In [2]:
import pandas as pd
import numpy as np
from PIL import Image
from sklearn.model_selection import train_test_split
from sklearn.preprocessing import LabelEncoder
import os

In [3]:
md_path = "../data/raw/skin-cancer-mnist-ham10000/HAM10000_metadata.csv"
img_path_p1 = "../data/raw/skin-cancer-mnist-ham10000/HAM10000_images_part_1"
img_path_p2 = "../data/raw/skin-cancer-mnist-ham10000/HAM10000_images_part_2"

In [4]:
md = pd.read_csv(md_path)

In [5]:
# Function to add path column to metadata
def get_image_path(img_id):
    path_p1 = os.path.join(img_path_p1 + f"/{img_id}.jpg")
    path_p2 = os.path.join(img_path_p2 + f"/{img_id}.jpg")

    if os.path.exists(path_p1):
        # Image in part 1 folder
        return path_p1
    elif os.path.exists(path_p2):
        # Image in part 2 folder
        return path_p2
    
    # Image doesn't exist
    return None

In [6]:
# Apply all image paths to metadata
# and filter any where path wasn't found

md["path"] = md["image_id"].apply(get_image_path)
md.dropna(subset=["path"], inplace=True)

print(md.head()["path"])

0    ../data/raw/skin-cancer-mnist-ham10000/HAM1000...
1    ../data/raw/skin-cancer-mnist-ham10000/HAM1000...
2    ../data/raw/skin-cancer-mnist-ham10000/HAM1000...
3    ../data/raw/skin-cancer-mnist-ham10000/HAM1000...
4    ../data/raw/skin-cancer-mnist-ham10000/HAM1000...
Name: path, dtype: object


In [7]:
# Load and preprocess images
images = []
img_size = 128

for path in md["path"]:
    img = Image.open(path)
    img = img.resize((img_size, img_size)) # Make image square
    images.append(np.array(img))

images = np.array(images)

In [8]:
# Encode the disease labels into numerical format
le = LabelEncoder()
md["label_numeric"] = le.fit_transform(md["dx"])
print(set(md["label_numeric"]))

# All labels in a numpy array
labels = md["label_numeric"].values


{0, 1, 2, 3, 4, 5, 6}


For the Train-Test split I will use a 70-15-15 split, 70% for train split, 15% for validation and 15% for test.

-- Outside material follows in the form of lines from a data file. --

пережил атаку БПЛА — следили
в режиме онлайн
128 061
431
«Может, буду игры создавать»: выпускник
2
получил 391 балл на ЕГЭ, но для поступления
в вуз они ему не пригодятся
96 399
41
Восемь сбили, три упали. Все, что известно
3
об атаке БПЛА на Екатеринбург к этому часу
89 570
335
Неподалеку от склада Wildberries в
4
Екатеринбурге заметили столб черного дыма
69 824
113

stratify parameter will address the imbalance problem of this dataset as it will ensure that the proportion of each class in the split is the same as the original dataset.

In [9]:
# Split Train to 70 and Temp (val + test) to 30
x_train, x_temp, y_train, y_temp = train_test_split(
    images,
    labels,
    test_size=0.3,
    random_state = 37, # Set for reproducibility and testing
    stratify = labels
)

# Split Temp (30) to Validation (15) and Testing (15)
x_val, x_test, y_val, y_test = train_test_split(
    x_temp,
    y_temp,
    test_size = 0.5,
    random_state = 37,
    stratify = y_temp 
)

In [10]:
print(x_train.shape)
print(x_val.shape)
print(x_test.shape)

(7010, 128, 128, 3)
(1502, 128, 128, 3)
(1503, 128, 128, 3)


Considering the dataset comprises of ~10,000 images, these numbers indicate the dataset has been split correctly.

~7000 = 70% Train

~1500 = 15% Validate

~1500 = 15% Test

In [16]:
# Save preprocessed data
num_classes = len(set(md["dx"]))
print("Saving preprocessed data...")
np.save("../data/processed/x_train.npy", x_train)
np.save("../data/processed/y_train.npy", y_train)
np.save("../data/processed/x_val.npy", x_val)
np.save("../data/processed/y_val.npy", y_val)
np.save("../data/processed/x_test.npy", x_test)
np.save("../data/processed/y_test.npy", y_test)
print("Preprocessed data successfully saved.")



Saving preprocessed data...
Preprocessed data successfully saved.